| Exercise directions |
What do the lines say from the start of the entries through the one containing "resort in St. Lucia, Pickleball has found the"? Repeat them exactly.

** Supplied information follows **

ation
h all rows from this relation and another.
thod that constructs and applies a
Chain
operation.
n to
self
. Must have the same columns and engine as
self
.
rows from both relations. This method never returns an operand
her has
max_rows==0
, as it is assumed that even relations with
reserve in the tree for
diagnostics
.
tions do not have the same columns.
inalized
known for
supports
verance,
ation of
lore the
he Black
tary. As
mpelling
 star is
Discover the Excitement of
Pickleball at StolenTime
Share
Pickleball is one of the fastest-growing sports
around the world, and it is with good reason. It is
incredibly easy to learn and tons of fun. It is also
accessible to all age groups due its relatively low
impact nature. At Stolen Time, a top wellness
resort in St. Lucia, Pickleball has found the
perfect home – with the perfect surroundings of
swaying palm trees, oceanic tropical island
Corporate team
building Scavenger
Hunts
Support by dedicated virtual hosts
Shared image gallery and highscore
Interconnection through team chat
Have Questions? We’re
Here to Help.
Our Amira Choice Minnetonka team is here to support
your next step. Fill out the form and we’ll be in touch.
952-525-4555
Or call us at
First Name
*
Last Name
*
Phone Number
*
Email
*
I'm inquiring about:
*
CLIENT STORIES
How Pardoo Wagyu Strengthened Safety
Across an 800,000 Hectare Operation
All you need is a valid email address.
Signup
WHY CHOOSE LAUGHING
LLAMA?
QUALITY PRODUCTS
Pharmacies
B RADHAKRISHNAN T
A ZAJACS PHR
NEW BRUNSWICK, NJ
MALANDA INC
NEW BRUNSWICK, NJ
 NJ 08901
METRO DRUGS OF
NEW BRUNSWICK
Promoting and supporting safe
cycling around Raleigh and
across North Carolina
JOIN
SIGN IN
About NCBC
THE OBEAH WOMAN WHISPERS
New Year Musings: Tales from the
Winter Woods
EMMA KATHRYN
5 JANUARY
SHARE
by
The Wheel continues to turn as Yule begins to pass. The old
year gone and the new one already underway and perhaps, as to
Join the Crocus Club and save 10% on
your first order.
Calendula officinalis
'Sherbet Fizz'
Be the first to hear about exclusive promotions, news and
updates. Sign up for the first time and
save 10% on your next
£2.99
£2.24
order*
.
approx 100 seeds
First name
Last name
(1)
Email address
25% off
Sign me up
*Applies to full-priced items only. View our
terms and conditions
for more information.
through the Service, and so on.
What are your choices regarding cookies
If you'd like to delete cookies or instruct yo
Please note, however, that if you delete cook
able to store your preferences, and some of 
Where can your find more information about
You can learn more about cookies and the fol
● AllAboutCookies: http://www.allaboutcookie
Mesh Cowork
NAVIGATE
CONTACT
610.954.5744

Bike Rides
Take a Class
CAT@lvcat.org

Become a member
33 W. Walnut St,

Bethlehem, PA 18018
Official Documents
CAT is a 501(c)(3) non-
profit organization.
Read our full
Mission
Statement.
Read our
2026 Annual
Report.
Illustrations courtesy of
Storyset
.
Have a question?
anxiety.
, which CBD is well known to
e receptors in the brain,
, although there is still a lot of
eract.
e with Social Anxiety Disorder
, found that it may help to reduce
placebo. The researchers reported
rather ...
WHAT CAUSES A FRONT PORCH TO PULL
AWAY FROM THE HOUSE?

** End of Supplied information **

| Reply to the task |
ation
h all rows from this relation and another.
thod that constructs and applies a
Chain
operation.
n to
self
. Must have the same columns and engine as
self
.
rows from both relations. This method never returns an operand
her has
max_rows==0
, as it is assumed that even relations with
reserve in the tree for
diagnostics
.
tions do not have the same columns.
inalized
known for
supports
verance,
ation of
lore the
he Black
tary. As
mpelling
 star is
Discover the Excitement of
Pickleball at StolenTime
Share
Pickleball is one of the fastest-growing sports
around the world, and it is with good reason. It is
incredibly easy to learn and tons of fun. It is also
accessible to all age groups due its relatively low
impact nature. At Stolen Time, a top wellness
resort in St. Lucia, Pickleball has found the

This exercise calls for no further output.